Em um telejornal vemos imagens de multidões se esbarrando nos apertados corredores de uma grande loja de eletrodomésticos no Black Friday.

Black Friday é mais uma dessas datas importadas e pautadas de um momento para o outro na agenda midiática anual. Termo criado pelo varejo nos EUA para o dia das grandes ações de vendas com descontos e promoções após o feriado de Ação de Graças, vem desde 2010 sendo adotado pelas grandes lojas tanto on line como físicas no Brasil.

Uma senhora aposentada é sincera com uma repórter, vira para a câmera e dispara: “vim aqui para comprar outra coisa, mas acabei vendo uma TV de 50 polegadas em promoção e acabei comprando!”. Nem dezenas de sessões de psicanálise fariam alguém aflorar tal sinceridade: o ato impulsivo e irracional foi racionalizado por uma palavra mágica: “promoção”.

A aparência racional da lógica do custo/benefício contida na palavra /promoção/ serve como um placebo psíquico que nos liberta da má consciência da culpa.

Nos tempos da sua fase semiológica, em 1973 o pensador francês Jean Baudrillard, em seu livro O Sistema dos Objetos, criou um dos conceitos talvez menos compreendidos da sua obra: a “Lógica do Papai Noel”. Ele via na Publicidade uma lógica da fábula e da adesão, semelhante ao que as crianças fazem com seus mitos, sem se interrogar sobre a existência deles.

Assim como o Papai Noel, onde crianças e adultos não creem nele e nem na sua relação de causa e efeito com os presentes.
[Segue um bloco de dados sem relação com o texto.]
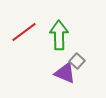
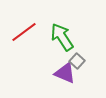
green arrow: moved 3 px right, 2 px down; rotated 32 degrees counterclockwise
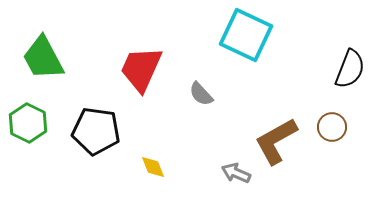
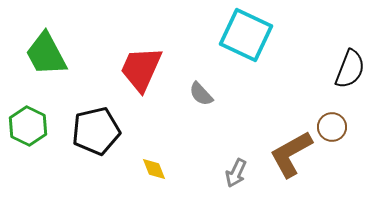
green trapezoid: moved 3 px right, 4 px up
green hexagon: moved 3 px down
black pentagon: rotated 21 degrees counterclockwise
brown L-shape: moved 15 px right, 13 px down
yellow diamond: moved 1 px right, 2 px down
gray arrow: rotated 88 degrees counterclockwise
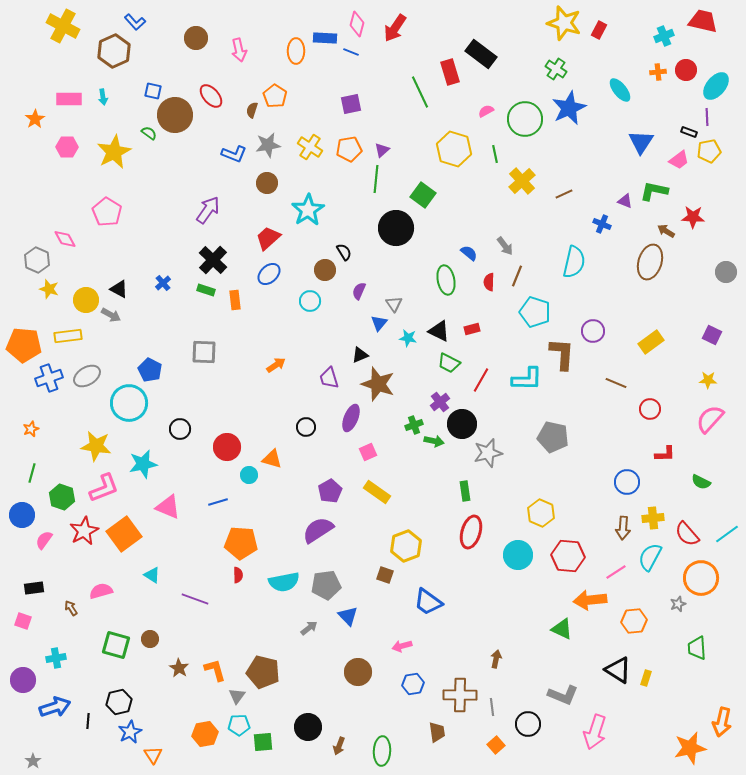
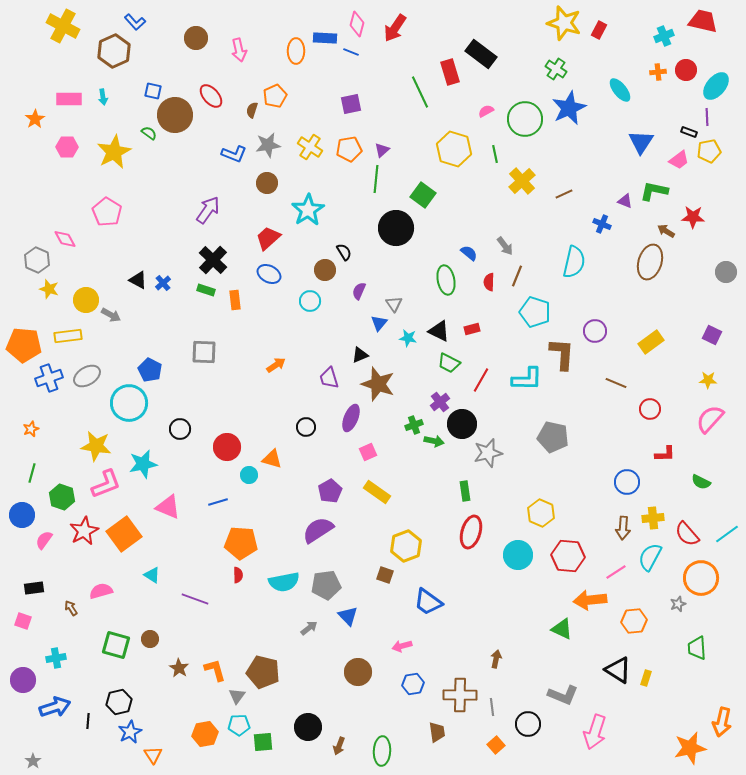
orange pentagon at (275, 96): rotated 15 degrees clockwise
blue ellipse at (269, 274): rotated 70 degrees clockwise
black triangle at (119, 289): moved 19 px right, 9 px up
purple circle at (593, 331): moved 2 px right
pink L-shape at (104, 488): moved 2 px right, 4 px up
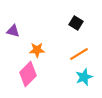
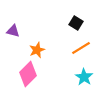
orange star: rotated 21 degrees counterclockwise
orange line: moved 2 px right, 6 px up
cyan star: rotated 18 degrees counterclockwise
“A crença no Papai Noel é uma fábula racionalizante que permite preservar na segunda infância a miraculosa relação de gratificação pelos pais (mais precisamente pela mãe) que caracteriza a relação da primeira infância. (…) se fundamenta no interesse recíproco que as duas partes têm em preservar a relação. O Papai Noel em tudo isso não tem importância e a criança só acredita nele porque no fundo não tem importância.” (BAUDRILLARD, Jean. O Sistema dos Objetos, São Paulo: Perspectiva, 1973, p. 176).

Para Baudrillard a operação publicitária seria da mesma ordem: nem slogans, textos publicitários ou informações são decisivos para a compra. As pessoas não acreditam em Publicidade mais do que acreditam em Papai Noel. Então para que serve a Publicidade? Para racionalizar o desejo da compra.

Aqui Baudrillard aproxima-se da noção freudiana da racionalização como um álibi perfeito. O ser humano não é um ser propriamente racional, mas racionalizante: a maior parte do tempo agindo por impulso ou compulsão, sem ser “racional” no sentido de pensar antes de agir. Por isso o indivíduo necessita de um álibi para justificar diante dos outros e de si mesmo a razão dos seus atos.

Tal como o criminoso que sabe que cometeu o crime, ele necessita de um álibi. Assim como o criminoso que não acredita no álibi porque sabe que cometeu o crime, da mesma forma o consumidor acha bastante útil o álibi: para fazê-lo esquecer do crime.

Slogans e toda a retórica publicitária nada mais seria do que o Papai Noel oferecido para o consumidor criar uma “desculpa” para si mesmo e aos outros sobre o porquê da aquisição. Um motivo nobre, aqui, uma promoção ali ou uma “relação custo benefício” acolá. Ou um evento midiático como o Black Friday, o Papai Noel dos adultos.